Page-level text extractions
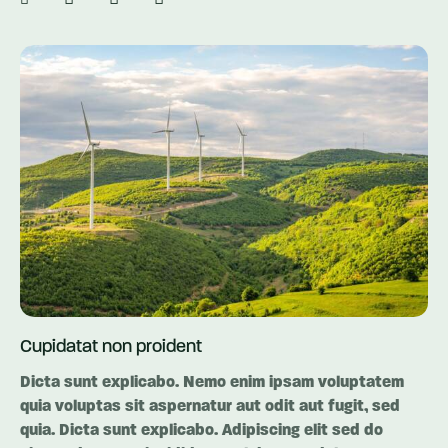
Cupidatat non proident
Dicta sunt explicabo. Nemo enim ipsam voluptatem
quia voluptas sit aspernatur aut odit aut fugit, sed
quia. Dicta sunt explicabo. Adipiscing elit sed do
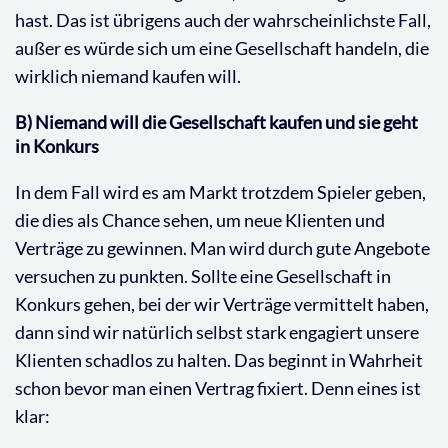
hast. Das ist übrigens auch der wahrscheinlichste Fall,
außer es würde sich um eine Gesellschaft handeln, die
wirklich niemand kaufen will.
B) Niemand will die Gesellschaft kaufen und sie geht
in Konkurs
In dem Fall wird es am Markt trotzdem Spieler geben,
die dies als Chance sehen, um neue Klienten und
Verträge zu gewinnen. Man wird durch gute Angebote
versuchen zu punkten. Sollte eine Gesellschaft in
Konkurs gehen, bei der wir Verträge vermittelt haben,
dann sind wir natürlich selbst stark engagiert unsere
Klienten schadlos zu halten. Das beginnt in Wahrheit
schon bevor man einen Vertrag fixiert. Denn eines ist
klar:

* _PROBLEM_
If a line of the entries holds the word "Verträge", copy it out.

* _TASK OUTPUT_
Verträge zu gewinnen. Man wird durch gute Angebote
Konkurs gehen, bei der wir Verträge vermittelt haben,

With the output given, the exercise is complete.